Anna ha lasciato Parigi per la Normandia, al seguito della figlia, a sua volta attempata signora che svolge la sua attività di veterinaria in un piccolo centro. E qui ricompare il passato, con le fattezze del figlio di Robert – agiato professionista anche lui cinquantenne – che chiede all’antica amante di suo padre di fargli visita, nella casa per anziani dove trascorre i suoi giorni da smemorato.

 

L’incontro fra i due si svolge come fra due sconosciuti, anche se dal fondo della memoria di Robert lampeggia a tratti il ricordo di un sorriso, di una parola, di un episodio, che però non collega alla sua interlocutrice di oggi. Vedere e non vedere, riconoscere e non riconoscere, ad esempio il gesto di lei, immutato negli anni, di ravviarsi i capelli.

 

L’amore però appassisce ma non muore, e via via fra i due si ristabilisce, se non altro, una sorta di complicità, con lui che cerca di coinvolgerla in ingenui piani di fuga, pur continuando in un patetico corteggiamento di una delle sue infermiere.

 

“Il cielo è azzurro e il tempo è breve”, recita uno dei ritornelli che accompagnano il film, ma è anche impietoso non solo con i personaggi, ma con gli stessi interpreti: e se Anouk Aimée conserva i tratti di una bellezza appena alterata dagli anni (solo il suo incedere rivela l’età), in Jean-Louis Trintignant i segni del tempo rendono difficile riconoscere il sorriso ingenuo, ad esempio, dello sfortunato co-protagonista de “Il sorpasso”.

 

Nei suoi ammiccamenti al passato, Lelouch non si fa mancare l’irruzione della Citroen Due Cavalli, l’auto con la quale Anna accompagna Robert in una sortita innocente e autorizzata, fino ai luoghi del loro amore, una locanda sul litorale di Deauville, dove si svolse una memorabile, romantica sequenza del vecchio film e dove Robert fece poi impazzire i vigili con la sua Mustang.

 

E s’immagina quel giovane seduttore di allora – la fedeltà non era il suo forte neppure in presenza di un amore appassionato come quello per Anna – anche al volante dell’auto che, nelle sequenze finali, porta lo spettatore a velocità vertiginosa per le strade di una Parigi deserta.

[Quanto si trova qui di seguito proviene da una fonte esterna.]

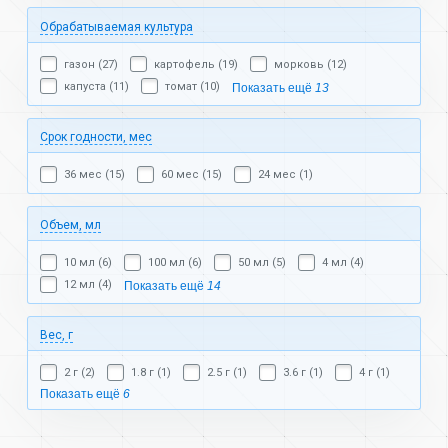
Обрабатываемая культура
газон (27)
картофель (19)
морковь (12)
капуста (11)
томат (10)
Показать ещё
13
Срок годности, мес
36 мес (15)
60 мес (15)
24 мес (1)
Объем, мл
10 мл (6)
100 мл (6)
50 мл (5)
4 мл (4)
12 мл (4)
Показать ещё
14
Вес, г
2 г (2)
1.8 г (1)
2.5 г (1)
3.6 г (1)
4 г (1)
Показать ещё
6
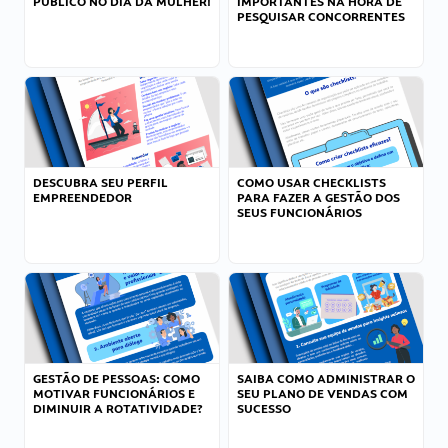
PÚBLICO NO DIA DA MULHER!
IMPORTANTES NA HORA DE
PESQUISAR CONCORRENTES
DESCUBRA SEU PERFIL
COMO USAR CHECKLISTS
EMPREENDEDOR
PARA FAZER A GESTÃO DOS
SEUS FUNCIONÁRIOS
GESTÃO DE PESSOAS: COMO
SAIBA COMO ADMINISTRAR O
MOTIVAR FUNCIONÁRIOS E
SEU PLANO DE VENDAS COM
DIMINUIR A ROTATIVIDADE?
SUCESSO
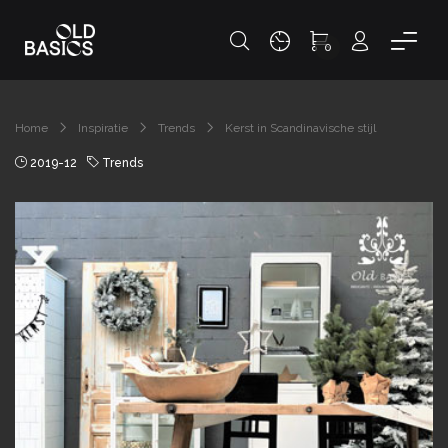
0
Home
Inspiratie
Trends
Kerst in Scandinavische stijl
2019-12
Trends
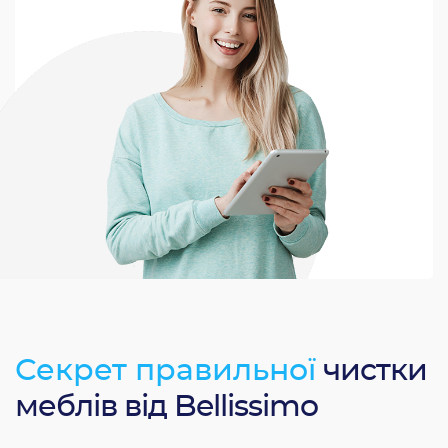
Секрет правильної
чистки
меблів від Bellissimo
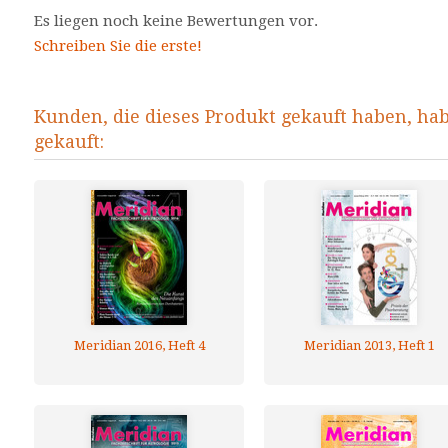
Es liegen noch keine Bewertungen vor.
Schreiben Sie die erste!
Kunden, die dieses Produkt gekauft haben, ha
gekauft:
Meridian 2016, Heft 4
Meridian 2013, Heft 1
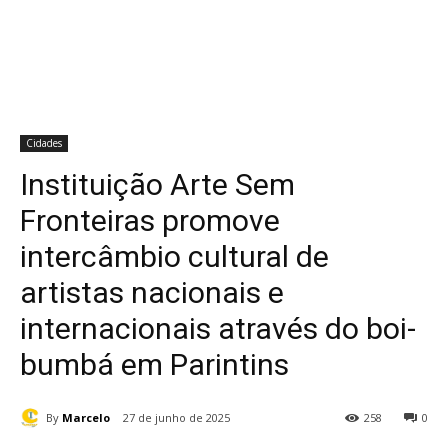
Cidades
Instituição Arte Sem
Fronteiras promove
intercâmbio cultural de
artistas nacionais e
internacionais através do boi-
bumbá em Parintins
By
Marcelo
27 de junho de 2025
258
0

Un inserto, questo, tratto da un cortometraggio del 1976 dello stesso Lelouche, che ne ricavò, fra l’altro, problemi con la Prefecture de Police.

 

E’ immaginabile un lieto fine per una storia come questa? Ebbene sì, perché non siamo fra le pagine del De senectute, ma, appunto, in un film di Lelouch: e così, mentre sembrano avviati ad un caloroso affiatamento anche i figli dei due protagonisti, sulle note del motivo conduttore che dà il titolo al film, vediamo i due che mano nella mano passeggiano verso il tramonto, sulla spiaggia di Deauville. Potenza e tenerezza dell’amore e delle vendemmie tardive.